X

Kendinizi geliştirmek istediğiniz alanda veriminizi artıracak öneriler

Gelişim, bazılarımız için özel ilgi alanı. Bazılarımız için dönemsel bir zorunluluk. Kimimiz için çok anlam ifade etmeyen bir kavram da olabilir. Aslında, eğer yerinde saymaya ilişkin çok becerikli bir direnişimiz yoksa, herhangi bir çabamız olmadığında dahi, zaman ve dış etkenlerin değişimi sebebiyle zaten gelişim içinde oluyoruz. Eğer siz de “kendiliğinden” olan bu tarzdan çok, bilinçli çaba ve özel bir ilgiyle herhangi bir konuda kendinizi geliştirmek peşindeyseniz, bahsedeceklerim ilginizi çekebilir.

Yöntem olarak da kendi kendinize çalışıyor olabilirsiniz, örneğin konuyla ilgili videolar izlemek, yazılar takip etmek ya da bir kitap okumak gibi. Koçluk ya da mentorluk alarak çalışıyor olabilirsiniz. Bu durumda sizinle birebir ilgilenen bir uzmanın desteğini kullanırsınız. Başka katılımcılarla birlikte interaktif bir eğitim alıyor, atölye çalışmasına katılıyor da olabilirsiniz.

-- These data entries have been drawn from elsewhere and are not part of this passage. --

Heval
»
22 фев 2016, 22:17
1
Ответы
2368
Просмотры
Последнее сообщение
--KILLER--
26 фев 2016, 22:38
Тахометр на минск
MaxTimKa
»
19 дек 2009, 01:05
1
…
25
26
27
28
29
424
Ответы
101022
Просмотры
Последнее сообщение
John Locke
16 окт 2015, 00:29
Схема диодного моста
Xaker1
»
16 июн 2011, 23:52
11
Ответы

Amacınız ister araç kullanmak, yazılım dili ya da muhasebe gibi “teknik” bir konuda, ister zaman yönetimi, iletişim becerileri ya da öz motivasyon gibi davranışsal bir konuda gelişim olsun, aşağıdaki unsurlara dikkat ederek bu gelişimi verimli kılmak mümkün.

Uygulama

“Bilmek yetmez, uygulamak lazım. İstemek yetmez, yapmak lazım.” diyen Goethe’ye itiraz geleceğini sanmıyorum. Uygulamanın gelişimin en önemli parçası olduğunu söylemek için bu kadar ünlü bir isim olmaya da gerek yok, tabi. Ancak bazı olgular o kadar çok herkesçe kabul görüyor ki, var oldukları düşünülerek eksiklikleri gözden kaçabilir. Geliştirmek istediğiniz beceri hakkında bir eğitim alıyorsanız, uygulama içermeyen bir eğitimi tercih etmemek gerekir. (Eğitim, tanım itibariyle uygulamasız olamasa da, adında “eğitim” geçen bazı örneklerde eksik olabiliyor.)

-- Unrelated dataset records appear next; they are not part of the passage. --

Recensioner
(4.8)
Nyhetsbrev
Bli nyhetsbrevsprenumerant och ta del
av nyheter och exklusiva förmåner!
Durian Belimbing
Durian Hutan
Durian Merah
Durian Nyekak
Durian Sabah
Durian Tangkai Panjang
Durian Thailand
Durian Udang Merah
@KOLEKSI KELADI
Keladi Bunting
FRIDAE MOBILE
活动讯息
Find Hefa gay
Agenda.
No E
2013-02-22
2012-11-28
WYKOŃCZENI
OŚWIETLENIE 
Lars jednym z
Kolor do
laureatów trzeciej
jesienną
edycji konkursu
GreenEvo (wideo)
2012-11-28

Kendi kendinize çalışıyorsanız zaten uygulama yapacağınızı varsayabiliriz. Odaklandığınız konu biraz daha öz farkındalık ile ilgili ve davranışsal bir beceri ise, sadece ilgili kitabı okuyarak üzerine düşünmek, ya da bir video izleyip, bir seminer dinleyip konuyu anladığını düşünmek de mümkün. Bu durumlarda kendinize uygulama fırsatları yaratmaya öncelik vermek iyi olacaktır. Eğer kendinizi ertelemeye yatkın görüyorsanız, okumak, izlemek, düşünmekle yetinmemeniz, uygulamalara mecbur kalmak için atölye çalışması, eğitim gibi interaktif, ödevli-projeli modelleri tercih etmeniz faydanıza olabilir. Uygulama adımlarını gelişime dahil etmek için bir koçla da çalışabilirsiniz.

Öz değerlendirme

Uygulamalarınızdan hemen sonra değerlendirme yapmak için zaman ayırmak, etkin gelişimin olmazsa olmaz parçasıdır. Sizce nasıl gitti? Neler fark ettiniz? Neleri olması gerektiği gibi yapabildiğinizi, nelerin eksik kaldığını düşünüyorsunuz? Bir sonraki uygulamada neyi farklı yapacaksınız? Bu gelişim alanınızla ilgili veya uygulama sırasında duygu durumunuz nasıldı? Sizi konsantre olmaktan ya da en iyi çabanızı vermekten alıkoyan bir inanış ya da duygunuz var mı? Bunun için ne yapabilirsiniz? Tüm bunlardan ne öğrendiniz? Konuyla ilgili öğrenimler de, farklı konuları işaret eden öğrenimler de değerlidir. Bunları zihinsel olarak zaten yapıyor da olabilirsiniz ancak yazarak yapacağınız bir değerlendirme çok daha kalıcı ve hızlı sonuçlar sağlayacaktır.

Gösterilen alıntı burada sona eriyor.